New York City is a world unto itself. The names of its roads conjure full-length narratives; Wall Street, Broadway, Fifth Avenue. A harbor city with a rich commerce and immigration history, it is also a trendsetter. NYC and its rugged individualism stems from its bursting at the seams size. A recipe with millions of ingredients is bound to be unique. If you look hard enough (and factor in tourists) you might just find every type of human being imaginable in NYC. For years business in NYC mirrored this diversity and singularity.
However, as tourism has boomed commerce has followed suit with entire areas now resembling a mall. Times Square is the most obvious example. An area once considered sordid (if not flat out dangerous) home to PeepLand is now an amusement park for tourists and children. Enormous stores hawking (vending machine) candy and anything and everything branded with the candy’s logo, dot more than one corner of the square. Chain restaurants pop up like three-card-monte games once did. Cartoon and puppet characters now troll the streets in a plush walk that echoes their prostitute foremothers. They shake down “family men” for $5 after giving them a hand in creating a photo op.

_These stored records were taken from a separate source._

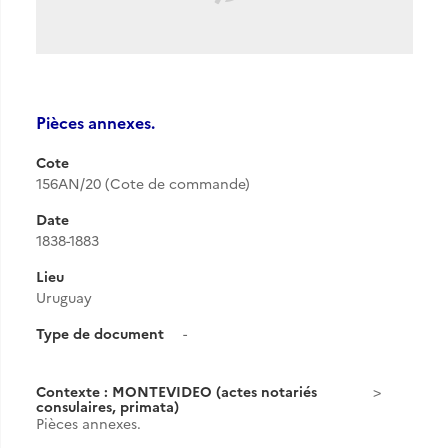
Pièces annexes.
Cote
156AN/20 (Cote de commande)
Date
1838-1883
Lieu
Uruguay
Type de document
-
Contexte : MONTEVIDEO (actes notariés
consulaires, primata)
Pièces annexes.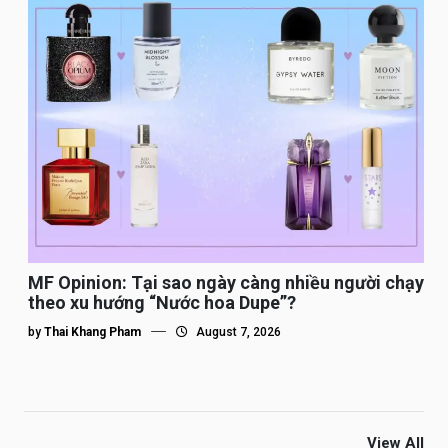
MF Opinion: Tại sao ngày càng nhiều người chạy
theo xu hướng “Nước hoa Dupe”?
by
Thai Khang Pham
August 7, 2026
View All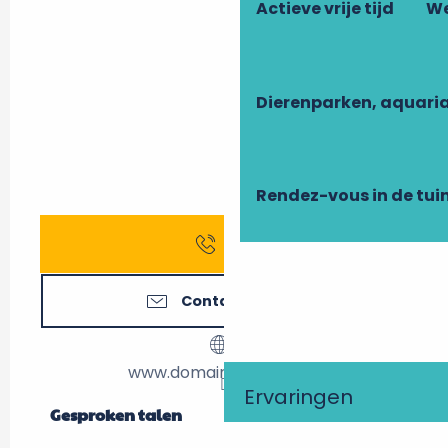
Actieve vrije tijd
We
Dierenparken, aquari
Rendez-vous in de tui
Bel
Contacteer ons
www.domainedacosta.fr
Ervaringen
Gesproken talen
Gesproken talen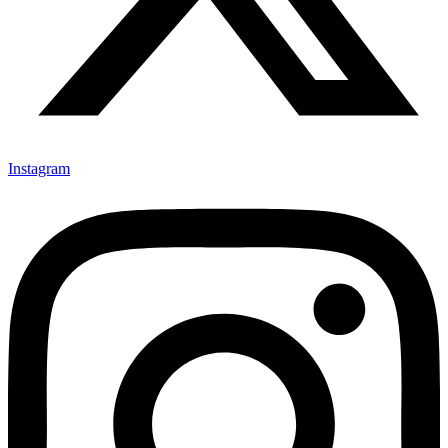
Instagram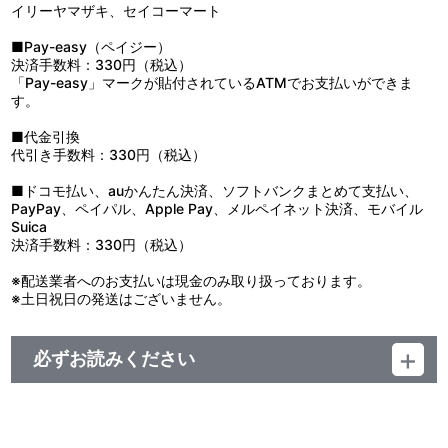
装の剥がれや変色・変形・破損の原因になりますのでお避けくださ
イリーヤマザキ、セイコーマート
い。
■Pay-easy（ペイジー）
決済手数料：330円（税込）
「Pay-easy」マークが貼付されているATMでお支払いができま
す。
■代金引換
代引き手数料：330円（税込）
■ドコモ払い、auかんたん決済、ソフトバンクまとめて支払い、
PayPay、ペイパル、Apple Pay、メルペイネット決済、モバイル
Suica
決済手数料：330円（税込）
※配送業者へのお支払いは現金のみ取り扱っております。
※土日祝日の発送はございません。
必ずお読みください
【ご注意（必ずお読みください）】
■商品について
※本商品は、一般店舗でもお取り扱いがございます。
※イベント等で販売する場合がございます。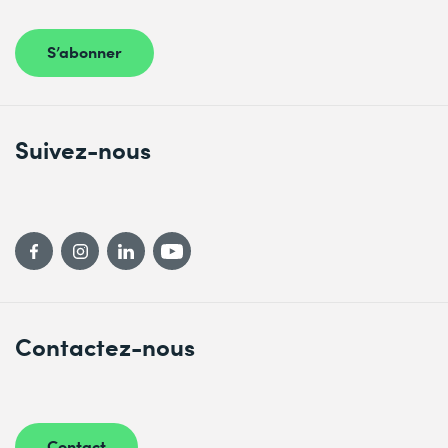
S’abonner
Suivez-nous
Contactez-nous
Contact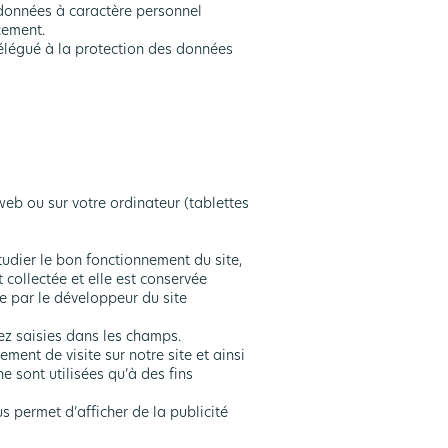
 données à caractère personnel
cement.
délégué à la protection des données
web ou sur votre ordinateur (tablettes
(étudier le bon fonctionnement du site,
t collectée et elle est conservée
ue par le développeur du site
vez saisies dans les champs.
ment de visite sur notre site et ainsi
 sont utilisées qu’à des fins
s permet d’afficher de la publicité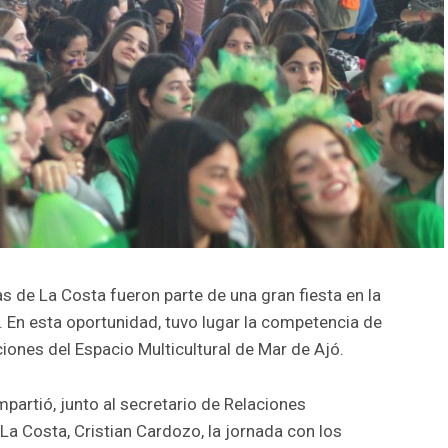
s de La Costa fueron parte de una gran fiesta en la
 En esta oportunidad, tuvo lugar la competencia de
ciones del Espacio Multicultural de Mar de Ajó.
partió, junto al secretario de Relaciones
 La Costa, Cristian Cardozo, la jornada con los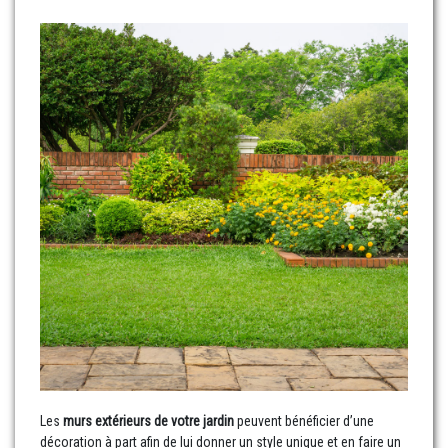
Les
murs extérieurs de votre jardin
peuvent bénéficier d’une
décoration à part afin de lui donner un style unique et en faire un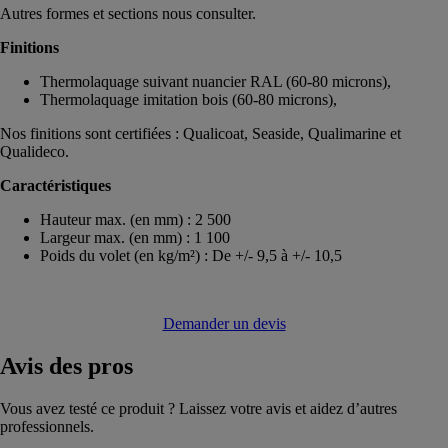
Autres formes et sections nous consulter.
Finitions
Thermolaquage suivant nuancier RAL (60-80 microns),
Thermolaquage imitation bois (60-80 microns),
Nos finitions sont certifiées : Qualicoat, Seaside, Qualimarine et
Qualideco.
Caractéristiques
Hauteur max. (en mm) : 2 500
Largeur max. (en mm) : 1 100
Poids du volet (en kg/m²) : De +/- 9,5 à +/- 10,5
Demander un devis
Avis
des pros
Vous avez testé ce produit ? Laissez votre avis et aidez d’autres
professionnels.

But stray from midtown and it’s still pretty much an Elmo-TGI Fridays free zone (for now.) Yes Banana/Taylor/AnthroUrbans dot the landscape from the Bronx (up) to the Battery (down.) But real neighborhoods do not cater to or court tourists. The further you stray from the middle the more interesting things become. Neighborhoods bubble up, dissipate and bubble up again in the span of blocks. Retail reflects the nationality and/or ethnicity of local residents. Style and trend is set and followed locally. For better or worse there are many New Yorkers whose world does not expand beyond a one-mile radius. (How many times have you heard someone boast of “never setting foot above 14th street” or “getting a nosebleed above 86th street”?)
Given the almost insular nature of some city neighborhoods it’s jarring to spot a uniformed police officer (and marked car) stationed in front of a local movie theater. While the theater is not technically in the middle of nowhere, it is nowhere in terms of foot traffic or visibility. Living in New York one becomes accustomed to seeing incongruous evidence of heightened security. Body men outside of a diner? President must be in town. Federal and international agents milling about? Deposed leader in town. But one police officer in front of a rather dull movie theater on a weekday morning? Batman. That’s right, during a summer of obscene levels of street/playground shootings in New York City, there is a police officer assigned to the outer wall of a movie theater.
Decisions are made everyday that focus on image rather than logic or substance. But what makes this particular NYPD decision so baffling is how incredibly reactionary it seems. Was there intel about a ‘copycat’ attack in NYC? Would anyone unbalanced enough to actually do such a thing be deterred by the sight of a lone police officer leaning against a wall? Is there anyone actually living in the area who is concerned about their safety in a specific movie. Is the police officer a comfort to any local people? Or is this officer (and perhaps officers standing in front of every theater showing the film) a public relations move aimed at tourists? Tourists are probably not visiting the playgrounds and streets where children (and adults) have been shot. But they may come to the big city and go to or walk by a movie theater. Cynical conclusion? Perhaps that what comes from too many Grover/Pooh/Goofy/Shrek mingling.